- _Extracted page text data_:
* * *

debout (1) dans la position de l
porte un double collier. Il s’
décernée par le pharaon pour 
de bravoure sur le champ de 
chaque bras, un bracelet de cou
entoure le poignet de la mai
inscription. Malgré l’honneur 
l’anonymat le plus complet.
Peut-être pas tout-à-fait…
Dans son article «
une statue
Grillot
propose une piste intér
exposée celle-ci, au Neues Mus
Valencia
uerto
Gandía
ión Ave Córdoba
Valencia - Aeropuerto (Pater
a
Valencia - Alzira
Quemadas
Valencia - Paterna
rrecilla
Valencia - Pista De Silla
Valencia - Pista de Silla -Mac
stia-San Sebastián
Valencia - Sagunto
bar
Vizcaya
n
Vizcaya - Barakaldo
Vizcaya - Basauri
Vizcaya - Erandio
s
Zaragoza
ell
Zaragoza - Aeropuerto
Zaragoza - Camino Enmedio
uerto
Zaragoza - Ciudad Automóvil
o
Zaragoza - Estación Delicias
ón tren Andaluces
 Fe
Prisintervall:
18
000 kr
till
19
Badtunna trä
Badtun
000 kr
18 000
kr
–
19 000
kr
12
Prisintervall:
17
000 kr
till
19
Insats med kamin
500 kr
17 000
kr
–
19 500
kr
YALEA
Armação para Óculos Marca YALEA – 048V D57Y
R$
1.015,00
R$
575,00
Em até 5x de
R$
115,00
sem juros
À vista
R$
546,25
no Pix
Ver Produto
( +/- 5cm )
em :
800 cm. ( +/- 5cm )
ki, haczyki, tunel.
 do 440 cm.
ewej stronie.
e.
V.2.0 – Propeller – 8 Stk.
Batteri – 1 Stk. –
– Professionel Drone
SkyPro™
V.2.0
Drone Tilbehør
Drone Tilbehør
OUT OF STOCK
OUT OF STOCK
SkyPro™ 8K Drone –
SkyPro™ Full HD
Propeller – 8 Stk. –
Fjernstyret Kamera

* * *

- _What the task asks_: Each line of the data is to be retyped exactly as shown.

- _Response_:
debout (1) dans la position de l
porte un double collier. Il s’
décernée par le pharaon pour 
de bravoure sur le champ de 
chaque bras, un bracelet de cou
entoure le poignet de la mai
inscription. Malgré l’honneur 
l’anonymat le plus complet.
Peut-être pas tout-à-fait…
Dans son article «
une statue
Grillot
propose une piste intér
exposée celle-ci, au Neues Mus
Valencia
uerto
Gandía
ión Ave Córdoba
Valencia - Aeropuerto (Pater
a
Valencia - Alzira
Quemadas
Valencia - Paterna
rrecilla
Valencia - Pista De Silla
Valencia - Pista de Silla -Mac
stia-San Sebastián
Valencia - Sagunto
bar
Vizcaya
n
Vizcaya - Barakaldo
Vizcaya - Basauri
Vizcaya - Erandio
s
Zaragoza
ell
Zaragoza - Aeropuerto
Zaragoza - Camino Enmedio
uerto
Zaragoza - Ciudad Automóvil
o
Zaragoza - Estación Delicias
ón tren Andaluces
 Fe
Prisintervall:
18
000 kr
till
19
Badtunna trä
Badtun
000 kr
18 000
kr
–
19 000
kr
12
Prisintervall:
17
000 kr
till
19
Insats med kamin
500 kr
17 000
kr
–
19 500
kr
YALEA
Armação para Óculos Marca YALEA – 048V D57Y
R$
1.015,00
R$
575,00
Em até 5x de
R$
115,00
sem juros
À vista
R$
546,25
no Pix
Ver Produto
( +/- 5cm )
em :
800 cm. ( +/- 5cm )
ki, haczyki, tunel.
 do 440 cm.
ewej stronie.
e.
V.2.0 – Propeller – 8 Stk.
Batteri – 1 Stk. –
– Professionel Drone
SkyPro™
V.2.0
Drone Tilbehør
Drone Tilbehør
OUT OF STOCK
OUT OF STOCK
SkyPro™ 8K Drone –
SkyPro™ Full HD
Propeller – 8 Stk. –
Fjernstyret Kamera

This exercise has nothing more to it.